START RECORDED DATA

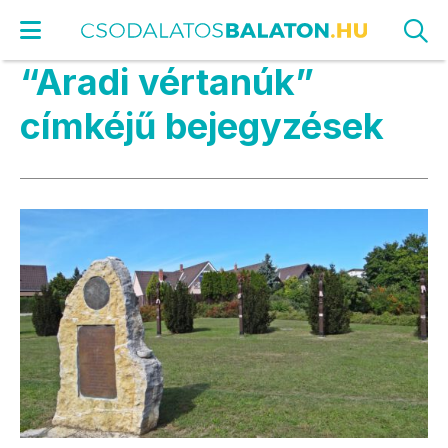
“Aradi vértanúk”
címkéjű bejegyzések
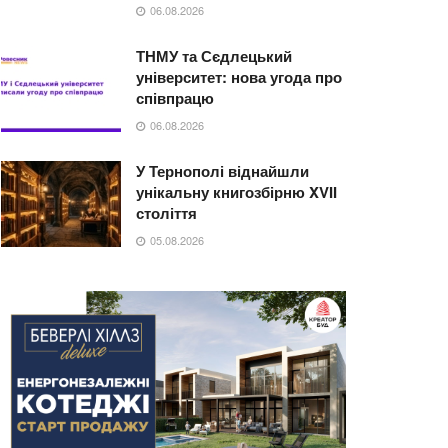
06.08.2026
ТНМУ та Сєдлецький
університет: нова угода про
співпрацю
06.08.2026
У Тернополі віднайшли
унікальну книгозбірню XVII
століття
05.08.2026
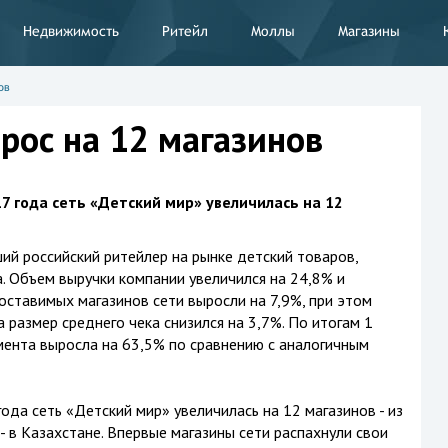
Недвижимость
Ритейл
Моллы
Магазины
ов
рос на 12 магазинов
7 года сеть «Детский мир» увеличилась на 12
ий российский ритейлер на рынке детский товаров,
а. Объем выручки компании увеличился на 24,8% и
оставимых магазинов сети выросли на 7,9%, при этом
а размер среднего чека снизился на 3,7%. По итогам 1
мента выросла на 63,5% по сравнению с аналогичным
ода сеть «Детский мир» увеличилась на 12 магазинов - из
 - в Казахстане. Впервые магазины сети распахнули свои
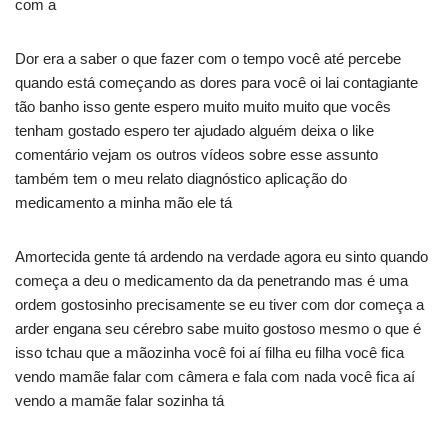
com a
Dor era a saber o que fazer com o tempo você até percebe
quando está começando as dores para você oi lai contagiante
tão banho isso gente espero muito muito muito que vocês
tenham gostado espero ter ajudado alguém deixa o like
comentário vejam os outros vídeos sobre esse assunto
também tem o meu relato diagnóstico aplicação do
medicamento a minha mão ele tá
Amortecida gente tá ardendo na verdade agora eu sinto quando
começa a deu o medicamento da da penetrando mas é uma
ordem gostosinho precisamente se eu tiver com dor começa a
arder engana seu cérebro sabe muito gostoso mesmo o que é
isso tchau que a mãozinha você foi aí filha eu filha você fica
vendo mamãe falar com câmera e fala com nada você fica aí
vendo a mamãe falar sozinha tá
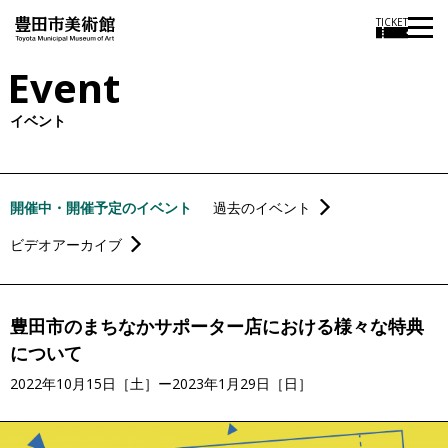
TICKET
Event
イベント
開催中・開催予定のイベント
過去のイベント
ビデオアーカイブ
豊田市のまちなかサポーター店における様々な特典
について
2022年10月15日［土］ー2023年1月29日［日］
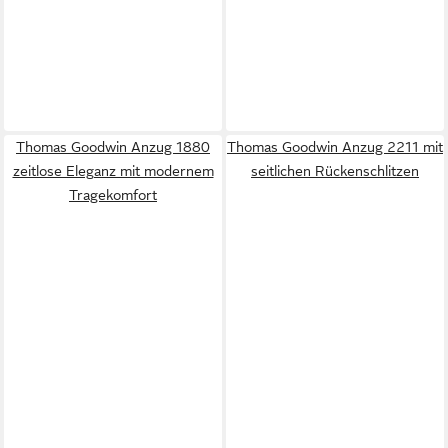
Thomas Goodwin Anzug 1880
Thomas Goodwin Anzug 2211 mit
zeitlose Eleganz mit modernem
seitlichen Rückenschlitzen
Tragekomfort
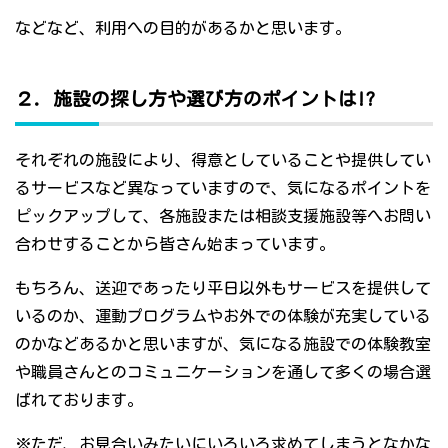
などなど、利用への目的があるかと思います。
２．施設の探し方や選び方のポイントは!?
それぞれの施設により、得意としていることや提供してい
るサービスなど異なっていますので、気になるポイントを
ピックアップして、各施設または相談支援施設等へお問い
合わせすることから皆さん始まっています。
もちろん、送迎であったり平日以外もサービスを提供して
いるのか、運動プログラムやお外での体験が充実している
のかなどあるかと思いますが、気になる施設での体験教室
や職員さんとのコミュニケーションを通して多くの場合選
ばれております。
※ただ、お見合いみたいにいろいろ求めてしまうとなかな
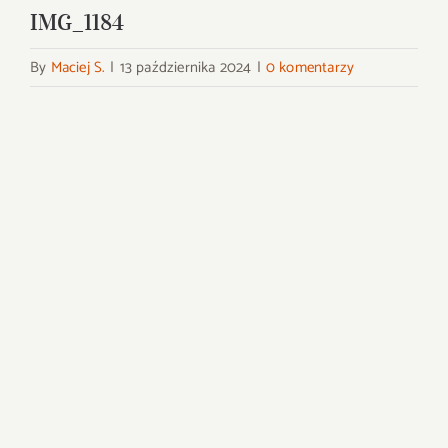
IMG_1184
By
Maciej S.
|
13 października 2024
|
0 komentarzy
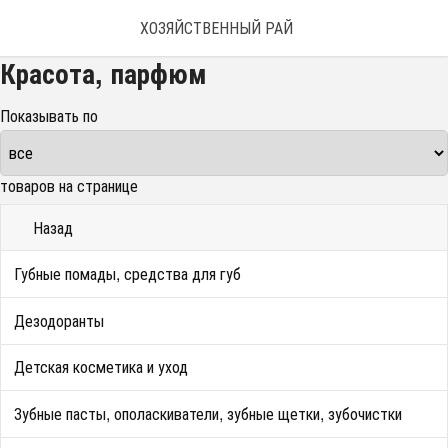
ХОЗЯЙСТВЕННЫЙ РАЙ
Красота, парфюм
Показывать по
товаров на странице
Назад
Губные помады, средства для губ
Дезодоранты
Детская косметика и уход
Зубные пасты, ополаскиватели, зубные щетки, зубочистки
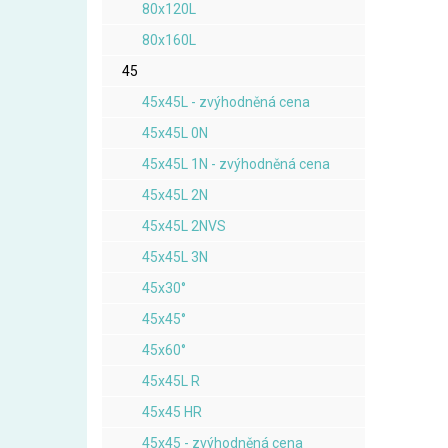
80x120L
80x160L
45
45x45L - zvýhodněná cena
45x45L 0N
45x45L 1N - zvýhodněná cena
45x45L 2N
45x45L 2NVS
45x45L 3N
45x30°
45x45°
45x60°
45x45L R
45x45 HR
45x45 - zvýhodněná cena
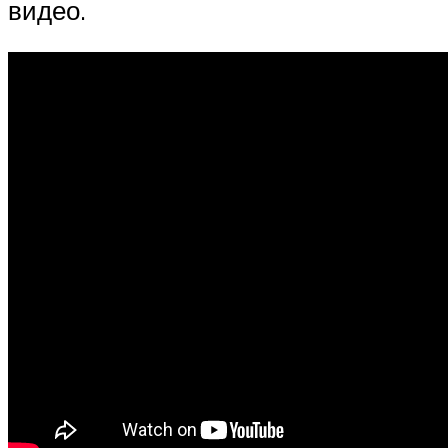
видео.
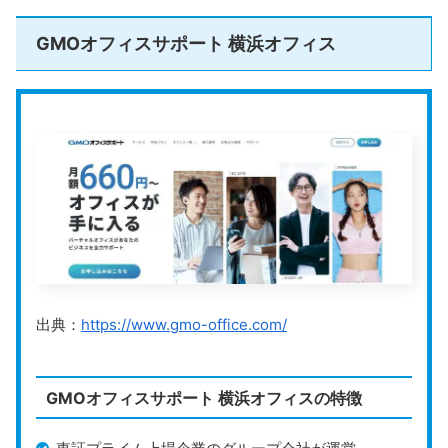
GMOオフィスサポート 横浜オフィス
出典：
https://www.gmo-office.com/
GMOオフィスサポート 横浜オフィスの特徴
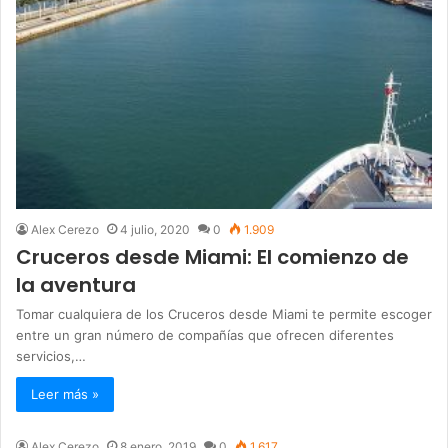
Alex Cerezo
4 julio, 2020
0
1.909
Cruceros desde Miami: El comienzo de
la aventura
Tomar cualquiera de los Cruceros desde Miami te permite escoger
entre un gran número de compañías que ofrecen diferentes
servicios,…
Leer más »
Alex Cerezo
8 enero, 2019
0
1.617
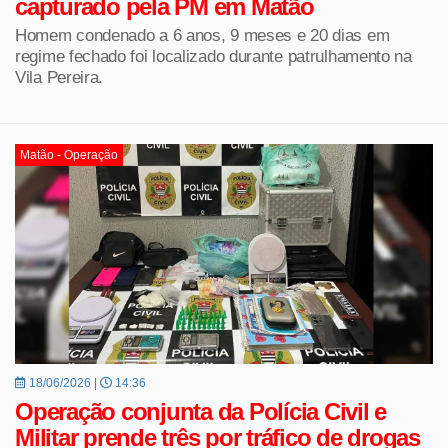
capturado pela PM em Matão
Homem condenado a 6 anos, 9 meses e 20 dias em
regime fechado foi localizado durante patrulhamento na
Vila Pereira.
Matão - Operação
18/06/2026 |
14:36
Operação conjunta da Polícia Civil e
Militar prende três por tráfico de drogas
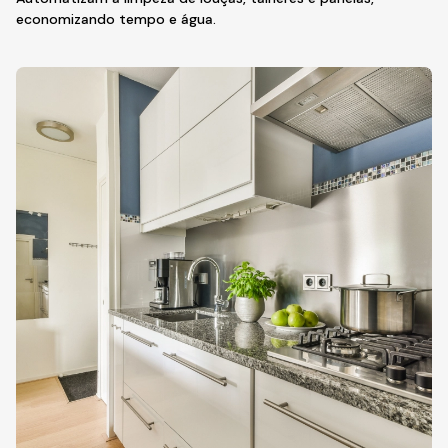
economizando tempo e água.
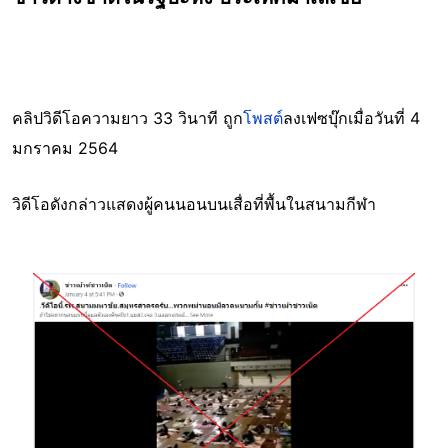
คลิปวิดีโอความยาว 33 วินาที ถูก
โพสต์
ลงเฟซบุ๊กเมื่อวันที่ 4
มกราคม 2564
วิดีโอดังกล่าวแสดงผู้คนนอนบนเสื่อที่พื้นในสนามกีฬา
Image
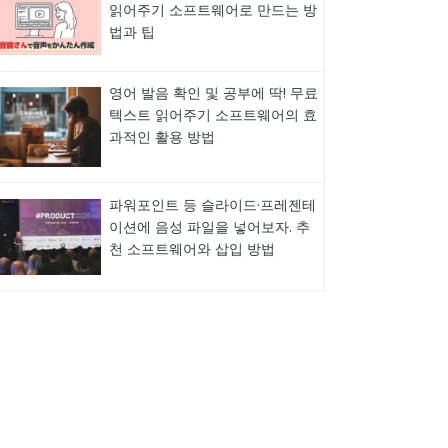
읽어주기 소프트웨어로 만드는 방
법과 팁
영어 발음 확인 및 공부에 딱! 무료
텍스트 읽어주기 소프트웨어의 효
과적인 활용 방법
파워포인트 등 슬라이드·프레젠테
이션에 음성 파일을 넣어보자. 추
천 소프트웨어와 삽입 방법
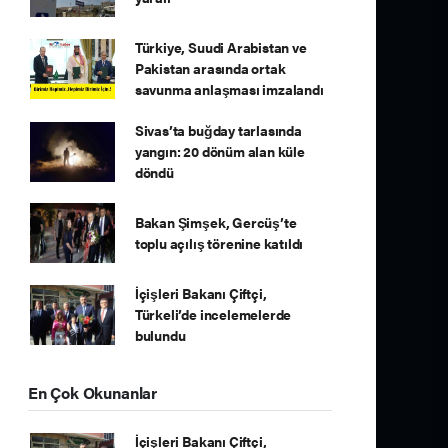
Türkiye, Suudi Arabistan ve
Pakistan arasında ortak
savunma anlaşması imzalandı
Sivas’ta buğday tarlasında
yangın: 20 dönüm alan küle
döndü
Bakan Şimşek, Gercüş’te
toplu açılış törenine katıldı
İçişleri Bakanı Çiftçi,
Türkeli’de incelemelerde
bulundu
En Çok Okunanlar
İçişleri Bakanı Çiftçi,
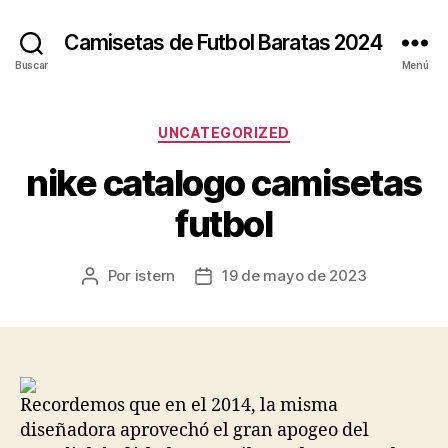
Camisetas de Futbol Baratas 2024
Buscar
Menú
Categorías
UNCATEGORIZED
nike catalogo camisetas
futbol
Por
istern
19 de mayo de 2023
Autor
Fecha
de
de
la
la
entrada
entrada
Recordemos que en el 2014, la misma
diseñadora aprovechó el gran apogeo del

END RECORDED DATA

In the records above, locate every line with the string "cena" and copy it.

**ANSWER BELOW:**
45x45L - zvýhodněná cena
45x45L 1N - zvýhodněná cena
45x45 - zvýhodněná cena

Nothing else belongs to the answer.